The aim of developing a phonetically-based multi-purpose database of Hungarian spontaneous speech, dubbed BEA (BEszélt nyelvi Adatbázis ‘spoken language database’),
is to accumulate a large amount of recorded spontaneous speech produced by numerous present-day Budapest speakers, providing ample material for various types of research and practical applications. At the time of writing, the total recorded material of BEA is 250 hours long, meaning approximately 3,400,000 running words. The database primarily contains spontaneous speech materials, but for the sake of comparisons, it also includes sentence repetitions and read texts.
The database offers material for research in a number of areas within linguistics.
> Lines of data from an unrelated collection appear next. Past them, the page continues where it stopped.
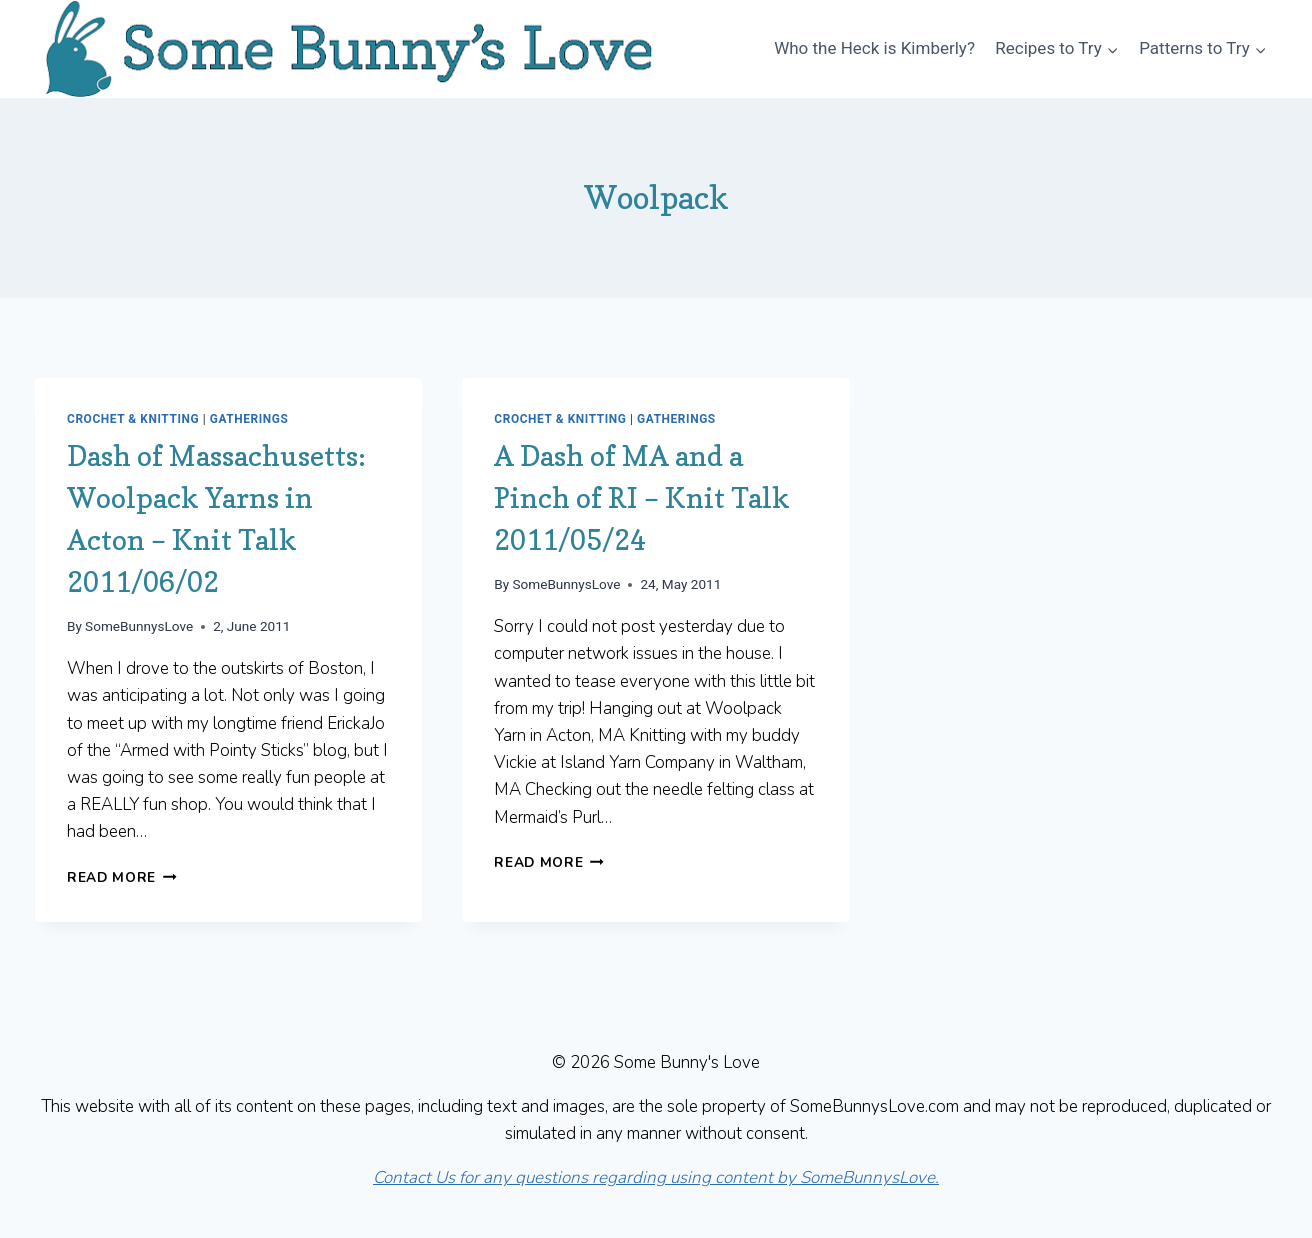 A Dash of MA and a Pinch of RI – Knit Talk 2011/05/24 (642, 498)
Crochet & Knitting (133, 419)
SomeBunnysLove (139, 626)
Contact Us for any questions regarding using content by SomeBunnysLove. (656, 1177)
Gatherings (249, 419)
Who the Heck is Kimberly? (874, 48)
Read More (122, 877)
The study of acoustic-phonetic consequences of the production of speech sounds, coarticulation effects, and suprasegmental
features was hampered for many years by the methodological difficulty that no spontaneous speech material of an adequate quality and quantity was available.
The database contains transcriptions of the BEA speech materials at several levels: i) primary transcription in orthography but without punctuation. Transcribers use Microsoft Office Word (.doc format);
ii) annotation: This form of transcription is a kind of visual display of spoken texts and some further pieces of information related to them in a way that the written text and the actual recording can be displayed/listened to simultaneously. This is made possible by software Transcriber.
In addition to phonetic research in the strict sense, now it becomes possible to carry on conversation analysis, pragmatic research, speech technology, the study of speech accommodation, that of the spontaneous speech of elderly speakers, or that of disfluency phenomena.